The equine iPSCs used in this study have been characterised for their expression of pluripotency markers and ability to differentiate into derivatives of endoderm, mesoderm and ectoderm in vitro (Bavin et al. 2015; Baird et al. 2018, 2019). We have previously demonstrated that this method of reprogramming generates karyotypically normal iPSCs (Bavin et al. 2015), however the specific clonal iPSC lines used in this study did not undergo karyotyping. Furthermore, the ability of the iPSCs to form teratomas in vivo has not been tested and therefore it is possible that complete reprogramming to a pluripotent state equivalent to the ESCs has not been achieved. However, further work is also required to determine if ESC-derived cells develop responsiveness with longer differentiation protocols, or after in vivo transplantation is also required to determine what factors are necessary for the establishment of cytokine responsiveness during development.

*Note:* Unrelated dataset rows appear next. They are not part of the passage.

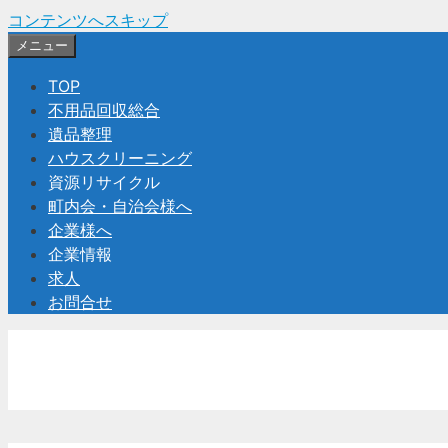
コンテンツへスキップ
メニュー
TOP
不用品回収総合
遺品整理
ハウスクリーニング
資源リサイクル
町内会・自治会様へ
企業様へ
企業情報
求人
お問合せ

Human adult tenocytes have been shown to establish an inflammation memory giving them an increased responsiveness to future stimuli (Dakin et al. 2017, 2018b). Our work on equine tenocytes (Smith et al. 2023), ESCs (McClellan et al. 2019a) and iPSCs in this study has investigated only the short-term effects of a single inflammatory cytokine stimulation. Future work to determine the longer term effects of both short-term, long term and repeated exposure to cytokines is required in order to better mimic the response of cells to acute and chronic inflammation.

Conclusions

In conclusion, we have demonstrated that equine iPSCs and their differentiated progeny are negatively affected by short-term exposure to inflammatory cytokines which may have relevance for their clinical application.